Una noche, Angélico llamó a su hermana Marcela a su cama. La niñita salió de entre sus sábanas para reunirse en la cama contigua con su hermano.
-         ¿Te gustaría volar, Marcela?”
-         Muchas veces he soñado que volaba, pero sólo en sueños…
-         ¿Te gustaría, sí o no?
-         … Bueno…
-         ¿Cómo que bueno? ¡Tienes que tomarte esto en serio!
-         ¡Bueno, sí! ¿Pero cómo?
-         … Pues… ¡con las alas!
-         ¿Con las alas de cartón?
-         ¡Sí, exactamente!
-         ¿Tú crees que podremos?
-         Las he estado retocando esta tarde, mientras tú estabas en los columpios… Ahora tienen un mecanismo con el que las podemos hacer volar…
Angélico tenía pensado marcharse de casa volando. Irse muy, muy lejos, en busca de aventuras que le apartasen de la monotonía en la que sentía estar viviendo. Marcela también quería, pero había un problema: solo había dos alas.
-         No te preocupes. ¡Primero me iré yo, y luego, mandaré a las alas de regreso para que te recojan y vengas a mi lado!
Marcela creía en la autosuficiencia de dos alas de cartón, pero no creía en el plan de su hermano. Ella pensaba que nunca podría ponerse esas alas, porque le pertenecían a él. Angélico, a la vista de Marcela, no había diseñado a un pájaro de cartón, si no que se había facilitado dos alas con las que ser autónomo. Angélico, como su propio nombre indicaba, no era un aprendiz de Leonardo: era un ángel.
Cuando le contó esto, Angélico le dijo que no tenía razón, que él nunca podría abandonarla. “Yo te quiero mucho, Marcela… Nunca me separaré de ti…”
No tardó Marcela en chivarle todo a Isabella, la cual, al parecer, nunca dejaría de salir de su asombro con aquellos chiquillos. “¡Vaya con los niños!

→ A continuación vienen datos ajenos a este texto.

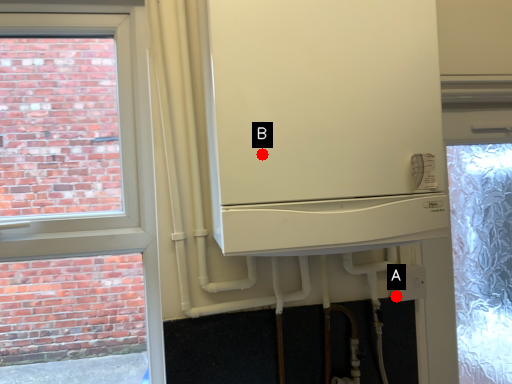 Question: Two points are circled on the image, labeled by A and B beside each circle. Which point is closer to the camera taking this photo?

Choices:
 (A) A is closer
 (B) B is closer

Answer: (B) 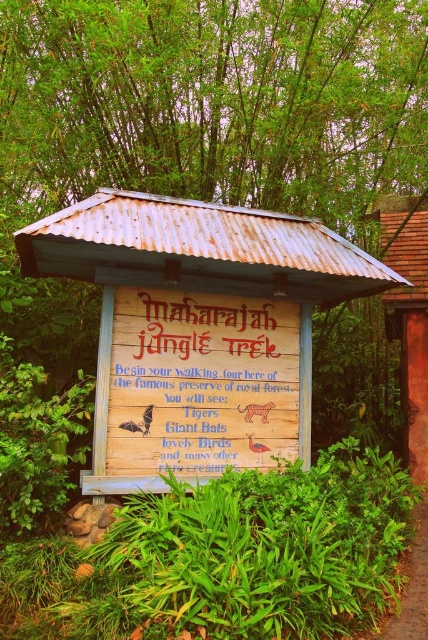 You are standing at the entrance of the Maharajah Jungle Trek and want to find the path to start your tour. Which object is closer to you between the wooden sign at center and the brown dirt path at lower right?

The wooden sign at center is closer to you than the brown dirt path at lower right.

You are standing 5 meters away from a rusty corrugated metal hut at center. Can you step forward to touch it without moving more than 0.3 meters?

The distance of rusty corrugated metal hut at center from viewer is 4.71 meters. Since you are currently 5 meters away, stepping forward 0.3 meters would bring you to 4.7 meters, which is still 0.01 meters away from the hut. Therefore, you cannot touch it without moving more than 0.3 meters.

You are a tour guide leading a group to the dirt path. You want to ensure that your group can walk through the brown dirt path at lower right comfortably. Given that the path is narrower than the wooden sign at center, what should you advise your group about the path?

The brown dirt path at lower right is narrower than the wooden sign at center, so you should advise the group to walk single file to ensure everyone can pass through comfortably. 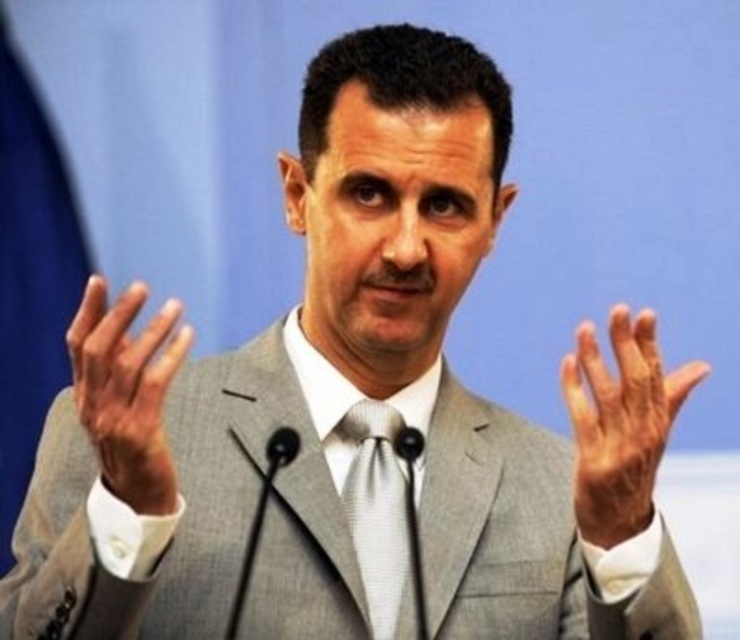 In the scene shown: You are a photographer at a press conference. You need to capture a closeup shot of the silver textured tie at center while ensuring the smooth skin hand at left is visible in the frame. Can you fit both in the vertical frame if the hand is shorter than the tie?

The smooth skin hand at left is shorter than the silver textured tie at center, so yes, both can fit within the vertical frame since the hand does not exceed the tie in height.

You are a photographer setting up for a formal event. You need to ensure that the smooth skin hand at left and the silver textured tie at center are both in focus. Given that your camera can only focus on objects within a 15 inch range, will both objects be in focus?

The smooth skin hand at left is 17.44 inches from the silver textured tie at center. Since the distance between them exceeds the camera focus range of 15 inches, the camera cannot keep both in focus simultaneously. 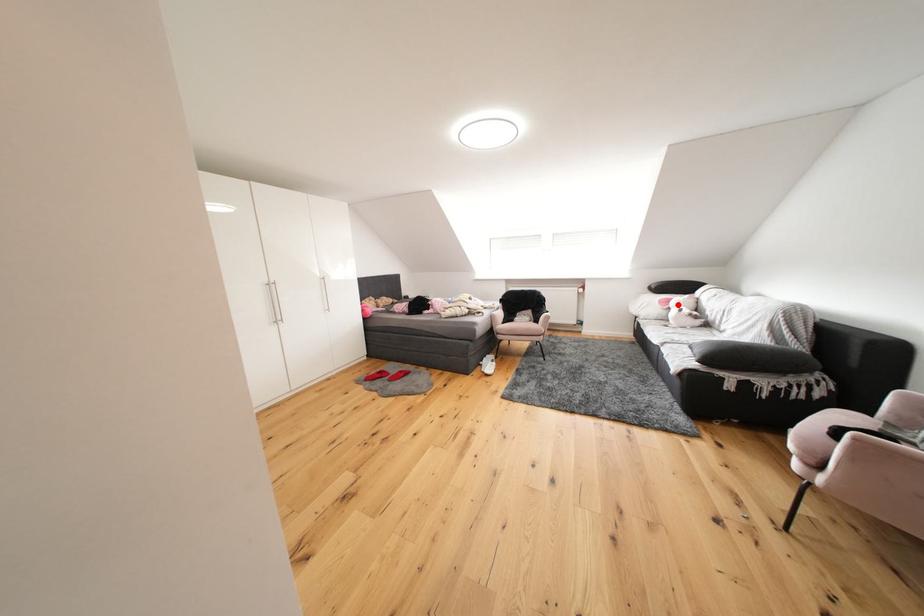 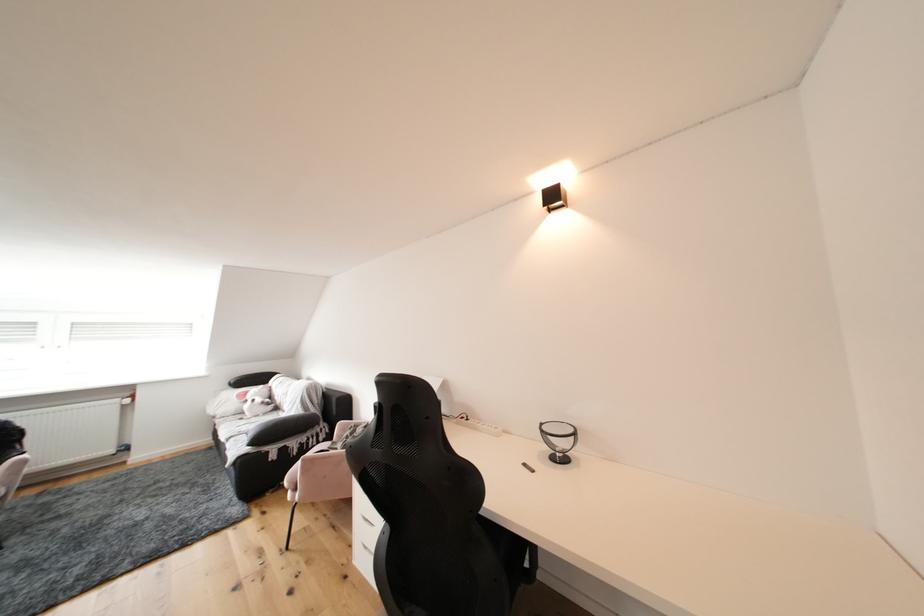 Question: I am providing you with two images of the same scene from different viewpoints. In image1, a red point is highlighted. Considering the same 3D point in image2, which of the following is correct?

Choices:
 (A) It is closer
 (B) It is farther

Answer: (B) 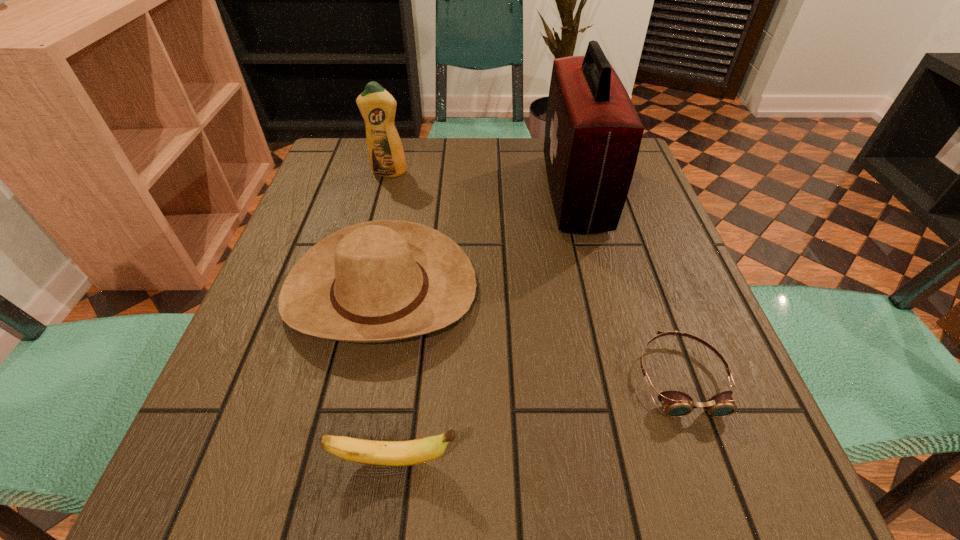 Image resolution: width=960 pixels, height=540 pixels. In order to click on free spot between the shortest object and the first aid kit in this screenshot , I will do `click(628, 285)`.

Locate an element on the screen. Image resolution: width=960 pixels, height=540 pixels. empty space that is in between the shortest object and the first aid kit is located at coordinates (628, 285).

I want to click on free space between the shortest object and the fourth shortest object, so 535,275.

Where is `vacant space that's between the goggles and the first aid kit`? vacant space that's between the goggles and the first aid kit is located at coordinates (628, 285).

You are a GUI agent. You are given a task and a screenshot of the screen. Output one action in this format:
    pyautogui.click(x=<x>, y=<y>)
    Task: Click on the vacant region between the goggles and the second shortest object
    
    Given the screenshot: What is the action you would take?
    pyautogui.click(x=538, y=419)

Locate an element on the screen. Image resolution: width=960 pixels, height=540 pixels. object that stands as the fourth closest to the second tallest object is located at coordinates (412, 452).

You are a GUI agent. You are given a task and a screenshot of the screen. Output one action in this format:
    pyautogui.click(x=<x>, y=<y>)
    Task: Click on the object that is the closest to the goggles
    The image size is (960, 540).
    Given the screenshot: What is the action you would take?
    pyautogui.click(x=378, y=281)

In order to click on free spot that satisfies the following two spatial constraints: 1. on the side of the first aid kit with the cross symbol; 2. on the front-facing side of the cowboy hat in this screenshot , I will do `click(600, 291)`.

You are a GUI agent. You are given a task and a screenshot of the screen. Output one action in this format:
    pyautogui.click(x=<x>, y=<y>)
    Task: Click on the vacant space that satisfies the following two spatial constraints: 1. on the side of the first aid kit with the cross symbol; 2. on the front-facing side of the cowboy hat
    
    Given the screenshot: What is the action you would take?
    pyautogui.click(x=600, y=291) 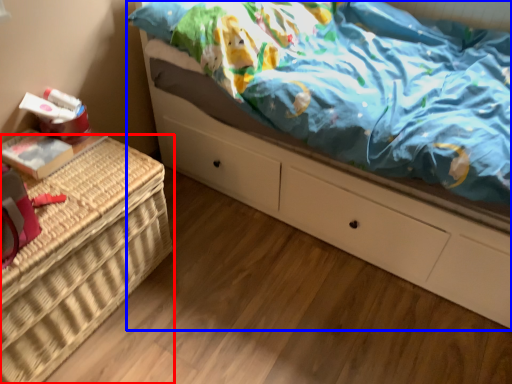 Question: Which object is closer to the camera taking this photo, furniture (highlighted by a red box) or bed (highlighted by a blue box)?

Choices:
 (A) furniture
 (B) bed

Answer: (B) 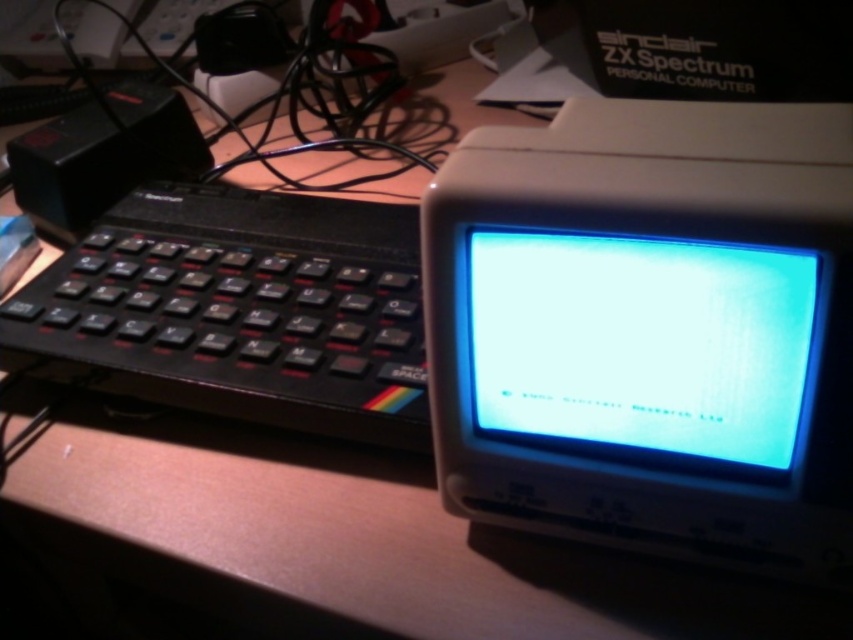 Is point (512, 323) closer to viewer compared to point (314, 273)?

Yes.

Which of these two, white plastic monitor at center or black plastic keyboard at left, stands shorter?

Standing shorter between the two is black plastic keyboard at left.

Locate an element on the screen. white plastic monitor at center is located at coordinates (648, 330).

Is white plastic monitor at center above matte plastic monitor at center?

Yes.

Which is in front, point (744, 460) or point (733, 333)?

Positioned in front is point (733, 333).

Identify the location of white plastic monitor at center. (648, 330).

Image resolution: width=853 pixels, height=640 pixels. Describe the element at coordinates (239, 310) in the screenshot. I see `black plastic keyboard at left` at that location.

Is point (206, 218) in front of point (677, 237)?

No, (206, 218) is behind (677, 237).

Find the location of `black plastic keyboard at left`. black plastic keyboard at left is located at coordinates (239, 310). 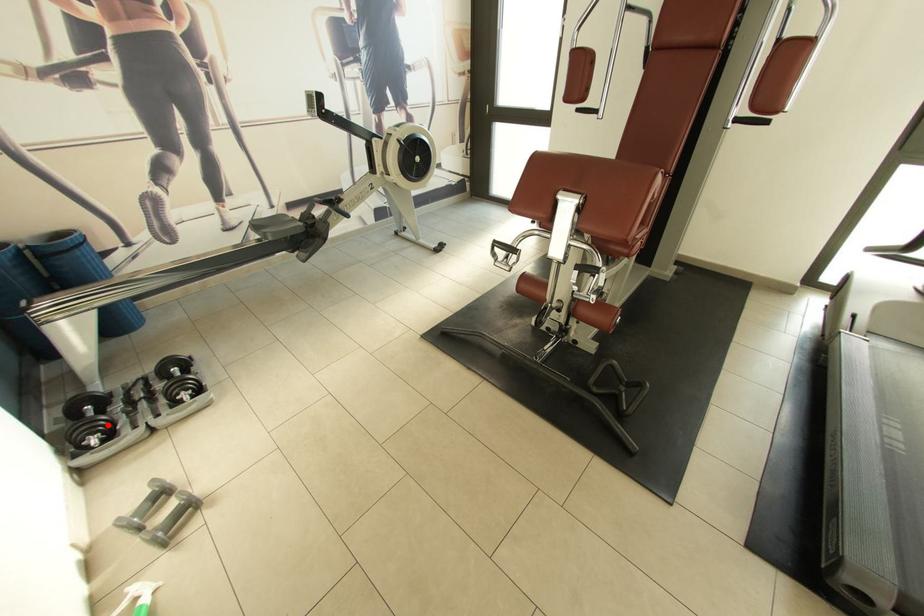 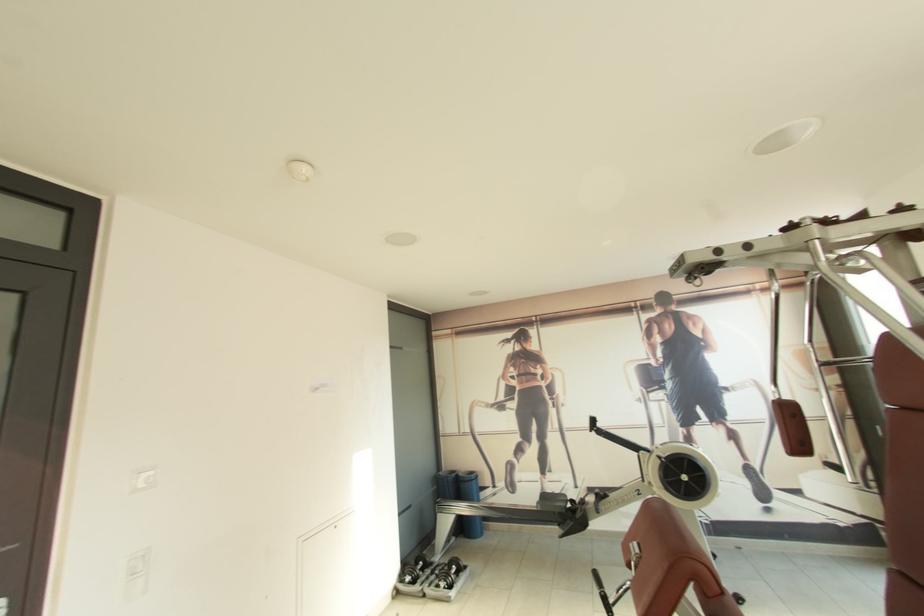 Locate, in the second image, the point that corresponds to the highlighted location in the first image.

(419, 575) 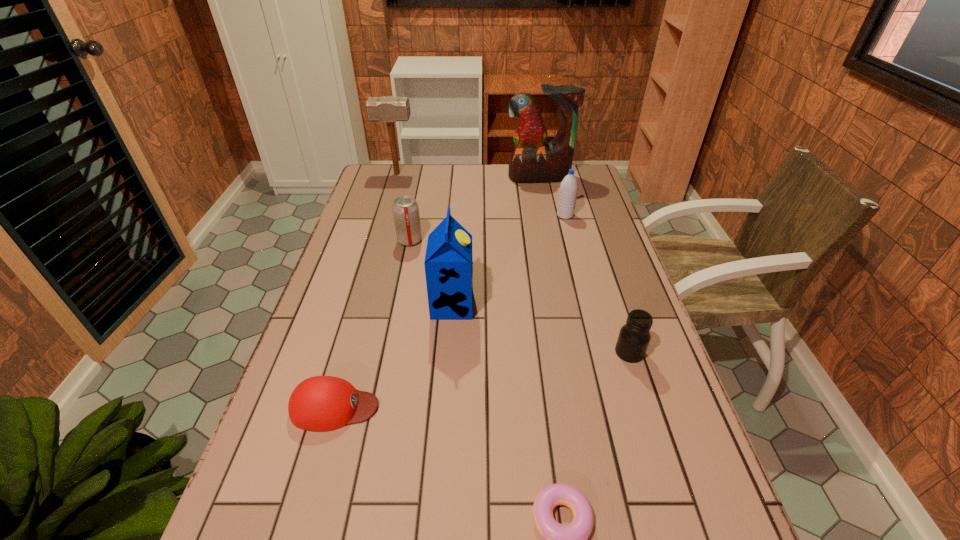 The width and height of the screenshot is (960, 540). I want to click on baseball cap, so click(321, 403).

At what (x,y) coordinates should I click in order to perform the action: click on the seventh farthest object. Please return your answer as a coordinate pair (x, y). Looking at the image, I should click on tap(321, 403).

Locate an element on the screen. free space located at the face of the tallest object is located at coordinates (552, 240).

At what (x,y) coordinates should I click in order to perform the action: click on free space located on the striking face of the mallet. Please return your answer as a coordinate pair (x, y). Looking at the image, I should click on (461, 173).

The width and height of the screenshot is (960, 540). What are the coordinates of `vacant position located 0.310m with the cap open on the carton` in the screenshot? It's located at (587, 305).

Where is `vacant space located 0.360m on the left of the fifth shortest object`? The image size is (960, 540). vacant space located 0.360m on the left of the fifth shortest object is located at coordinates (454, 215).

Identify the location of blank space located 0.100m on the right of the fourth farthest object. (453, 240).

Locate an element on the screen. vacant area situated 0.280m on the left of the sixth farthest object is located at coordinates (501, 352).

Locate an element on the screen. free location located 0.350m on the front-facing side of the seventh farthest object is located at coordinates coord(538,407).

This screenshot has width=960, height=540. Identify the location of parrot that is at the far edge. click(x=532, y=161).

Con tal de no estarse quietos son capaz de inventarse la más absurda fantasía…” Isabella confiaba en que el tiempo fuera borrándoles de la cabeza aquellas ideas, aquellas niñerías (originalísimas, eso sí...)
El veinticuatro de diciembre, muy temprano, llegaron los padres de Angélico y de Marcela a la casa para celebrar las fiestas con ellos.  Estaban agotados. Isabella bajó media dormida a recibirles, pues no esperaba que llegasen tan pronto. Arturo, el padre le dijo que fuese a avisar a los niños.
Cuando Isabella abrió la habitación de Marcela y Angélico, no los encontró allí. Las camas estaban deshechas y la ventana abierta. “¡Vamos, salid de donde estéis! ¡Ya habéis conseguido asustarme! ¿No era eso lo que queríais?” Pero aquello resultó ser cualquier cosa menos una broma infantil. Isabella entonces vio en el horizonte del paisaje de la ventana algo extraño: parecían dos puntos diminutos (uno encima de otro, como unidos) perdiéndose en el cielo. “Demasiado grandes como para ser dos pájaros” se dijo Isabella. ¿Demasiado imposible tal vez como para que fueran dos niños?